La strada stretta di Zelensky
Resta, in tutto questo, la strada stretta su cui è costretto a muoversi Volodymyr Zelensky. Dell’Europa e delle sue capacità di mobilitazione, il presidente ucraino palesemente non si fida. O non se ne fida abbastanza. Ha detto e ripetuto che il baluardo dell’Ucraina sono gli Usa. I quali, purtroppo per lui, sono ora molto diversi da quelli rappresentati da Joe Biden (lo “stupido”, secondo Trump). Oltre alle sfide esterne, Zelensky deve fronteggiare anche quelle interne.

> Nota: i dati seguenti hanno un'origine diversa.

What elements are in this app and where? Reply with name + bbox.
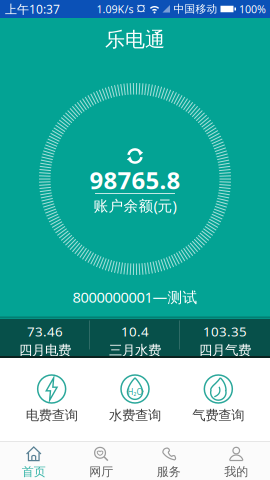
staticText: 10.4	[121, 322, 149, 340]
button[interactable]	[124, 146, 146, 166]
staticText: 103.35	[203, 322, 247, 340]
button[interactable]: 电费查询	[10, 374, 93, 423]
staticText: 水费查询	[109, 407, 161, 423]
staticText: 三月水费	[109, 342, 161, 359]
staticText: 账户余额(元)	[94, 196, 176, 215]
button[interactable]: 服务	[135, 446, 202, 479]
button[interactable]: 10.4	[90, 322, 180, 359]
button[interactable]: 网厅	[68, 446, 135, 479]
staticText: 8000000001—测试	[72, 287, 198, 307]
staticText: 四月电费	[19, 342, 71, 359]
button[interactable]: 我的	[202, 446, 270, 479]
staticText: 电费查询	[26, 407, 78, 423]
staticText: 四月气费	[199, 342, 251, 359]
staticText: 乐电通	[105, 27, 165, 52]
button[interactable]: 103.35	[180, 322, 270, 359]
button[interactable]: 气费查询	[177, 374, 260, 423]
staticText: 首页	[22, 464, 46, 479]
staticText: 网厅	[89, 464, 113, 479]
button[interactable]: H₂O	[93, 374, 177, 423]
staticText: 上午10:37	[5, 1, 60, 17]
button[interactable]: 首页	[0, 446, 68, 479]
staticText: H₂O	[128, 387, 142, 397]
staticText: 我的	[224, 464, 248, 479]
staticText: 中国移动	[174, 2, 218, 16]
staticText: 1.09K/s	[96, 2, 134, 16]
button[interactable]: 73.46	[0, 322, 90, 359]
staticText: 73.46	[27, 322, 63, 340]
staticText: 100%	[239, 2, 266, 16]
staticText: 服务	[157, 464, 181, 479]
staticText: 气费查询	[192, 407, 244, 423]
staticText: 98765.8	[90, 164, 180, 196]
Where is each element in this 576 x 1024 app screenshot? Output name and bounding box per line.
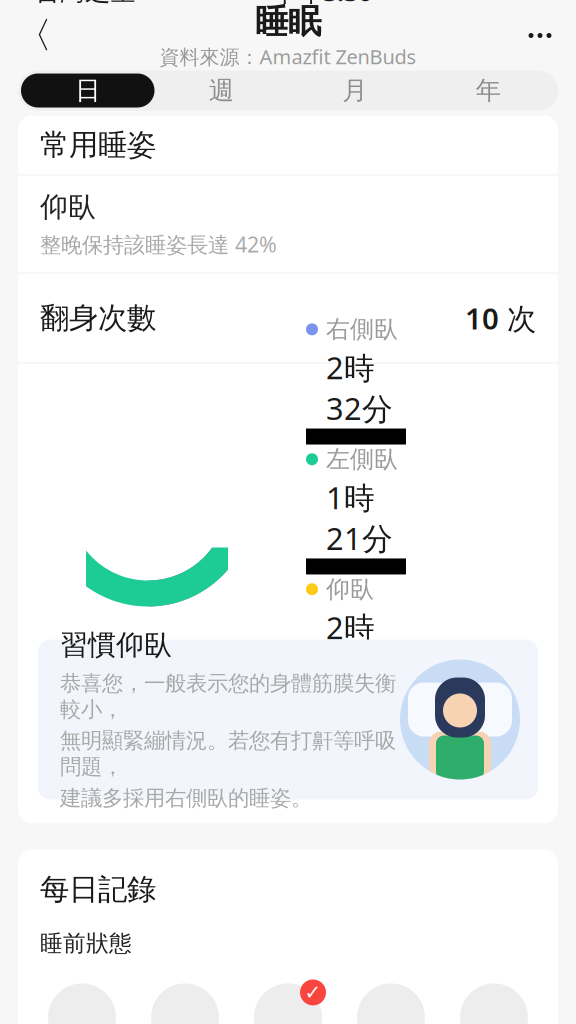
staticText: 整晚保持該睡姿長達 42% (40, 230, 277, 258)
staticText: 2時50分 (326, 607, 393, 688)
staticText: ✓ (304, 981, 322, 1004)
button[interactable]: 仰臥 (18, 176, 558, 272)
staticText: 月 (342, 75, 367, 106)
button[interactable]: 睡前狀態選項 (456, 979, 532, 1024)
staticText: 週 (209, 75, 234, 106)
button[interactable]: 週 (154, 74, 288, 108)
button[interactable]: 睡前狀態選項 (44, 979, 120, 1024)
button[interactable]: 月 (288, 74, 422, 108)
staticText: 常用睡姿 (40, 127, 156, 163)
staticText: 年 (476, 75, 501, 106)
staticText: 習慣仰臥 (60, 628, 172, 662)
staticText: 建議多採用右側臥的睡姿。 (60, 785, 312, 811)
staticText: 〈 (16, 13, 52, 58)
staticText: 資料來源：Amazfit ZenBuds (160, 43, 416, 70)
staticText: 台灣之星 (35, 0, 135, 7)
staticText: 2時32分 (326, 347, 393, 428)
button[interactable]: 睡前狀態選項 (250, 979, 326, 1024)
staticText: 翻身次數 (40, 300, 156, 336)
button[interactable]: 返回 (10, 12, 58, 60)
button[interactable]: 更多 (514, 12, 566, 60)
button[interactable]: 年 (422, 74, 555, 108)
staticText: 下午3:30 (273, 0, 372, 8)
staticText: 10 次 (465, 298, 536, 338)
staticText: 睡前狀態 (40, 930, 132, 957)
button[interactable]: 睡前狀態選項 (353, 979, 429, 1024)
staticText: 無明顯緊繃情況。若您有打鼾等呼吸問題， (60, 728, 396, 780)
staticText: 恭喜您，一般表示您的身體筋膜失衡較小， (60, 670, 396, 723)
staticText: 右側臥 (326, 315, 398, 344)
staticText: 仰臥 (326, 574, 374, 604)
staticText: 睡眠 (255, 1, 321, 42)
staticText: 日 (75, 75, 100, 106)
staticText: 每日記錄 (40, 872, 156, 908)
staticText: 1時21分 (326, 477, 393, 558)
button[interactable]: 日 (21, 74, 154, 108)
staticText: 仰臥 (40, 190, 96, 224)
staticText: 左側臥 (326, 444, 398, 474)
button[interactable]: 睡前狀態選項 (147, 979, 223, 1024)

Perché finché dura la guerra, anche la politica interna all’Ucraina è bloccata. Non si tengono le elezioni (lo vieta la Costituzione in tempo di legge marziale), non c’è ricambio (e quindi la maggioranza parlamentare è saldamente in mano a Servo del popolo) e non c’è movimento. Infatti a parte l’ex consigliere Oleksyj Arestovich (il classico che entra in conclave Papa e ne esce cardinale, anche perché si candida da solo), tutti tacciono. Ma il giorno in cui si arrivasse a una qualche forma di cessate il fuoco, tregua o (vedi mai) pace, tutto ripartirebbe. E allora sì che per Zelensky si potrebbe materializzare il fantasma di Banco, di quel generale Zaluzhny, immolato sull’altare della politica dopo essere stato esaltato come stratega sublime ed eroe della patria.
È piuttosto evidente, quindi, che per Zelensky l’unico modo per “sopravvivere” (cioè per ottenere il meglio per il suo sofferente Paese e per se stesso) è ottenere il massimo dagli Usa (la famose “garanzie”) e poi giocarsele come importante risultato diplomatico dopo la resistenza militare. Ma le urla della Casa Bianca hanno complicato di molto le cose, che già non erano semplici.